Figure 8.6 End-to-end QOS policy for certain traffic classes

When considering these two approaches, the reality is probably that good queue length tuning needs to use a little of both alternatives. Real-time applications obviously need to have reliable control of traffic paths, which means that the number of congestion points need to be minimal and the end-to-end delay, in milliseconds, needs to be predictable. For these applications, designers generally think that buffers should be small and paths should be well designed. Also, in the case of a network path outage, equivalent convergence backup paths should be included in the design.

Here is a concrete example of balancing the queue length and buffer size. A transit router has four 10-Gigabit Ethernet (10GE) links. (A 10GE link is 10 000 Mbps.) Transforming this to bytes gives 1000/8 or 1250 Mbps. Transforming this to milliseconds gives 1250 × 1000 or 1250 kB. This means that 1 ms of traffic is 1250 kB. If the router supports 100 ms of traffic buffering, the buffer allocated to the 10GE interface is 100 × 1250 kB or 125 000 000 bytes of memory.

Under steady conditions, the estimate is that a router has one duplex path for transit voice traffic and the volume for one direction is 500 Mbps. If a reroute event occurs, one more duplex path of voice traffic transits the router. In the case of congestion, the core link may suddenly find itself carrying 1000 Mbps of voice traffic or 125 kB/ms.
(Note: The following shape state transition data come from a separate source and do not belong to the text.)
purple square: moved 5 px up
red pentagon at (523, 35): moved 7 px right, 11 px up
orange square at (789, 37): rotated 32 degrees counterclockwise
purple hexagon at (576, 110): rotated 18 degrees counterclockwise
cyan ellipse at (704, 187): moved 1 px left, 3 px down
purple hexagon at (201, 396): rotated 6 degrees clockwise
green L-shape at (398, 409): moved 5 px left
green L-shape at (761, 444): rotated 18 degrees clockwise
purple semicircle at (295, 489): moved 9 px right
This traffic volume can be handled well by a router capable of buffering 100 ms of traffic on the 10GE interface.

In the first design approach, in which each router handles QOS on its own, the calculation for QOS ends here. The second design approach demands that buffers be adapted to the end-to-end RTT and that backup paths be well controlled, for example, by link-protection schemes. If a reroute scenario demands bandwidth and ERO cannot be achieved, the routing and forwarding tables cannot deliver the traffic. The result is that RSVP would resignal the ingress and egress points of the LSP to achieve the ERO requirements.

One possible design compromise is to use RSVP LSP paths for loss-sensitive traffic to control the buffer length and paths, effectively establishing a predictable delay and handling the bulk of the BE traffic with the available buffer space on each router in the network.

Now, let us consider the micro view, which considers the best behavior for the majority of applications and protocols regarding buffer tuning. Most designers agree that delay-sensitive and loss-sensitive traffic favors a design with smaller buffer lengths. The big difference between the micro and macro views is probably the dimensioning of the queue size for the TCP BE traffic. That is, should we use short queues so that bad news can be relayed quickly? The result would be earlier retransmissions or even the avoidance of too much congestion from transmitting hosts. In theory, retransmissions within a session are limited to a few packets because the queue should not be very full. The whole purpose of using smaller queue sizes is to avoid a “bigger mess” caused by delays in delivering bad news. With small queues, the delay is relatively low and jitter is not much of an issue, but the volume of packet retransmissions is higher. Web applications that are short lived are more sensitive to delay because response time must be quicker since there is not much CWND buildup and not many bytes of traffic are transferred. On the other hand, should the queue be big to be able to smooth out bursts, but at the cost of increased delay or even a huge jitter? Having large queues would avoid retransmissions and allow smoother traffic delivery, and they ignore the delay factor because no delay occurs if the sessions exist just to transfer a file.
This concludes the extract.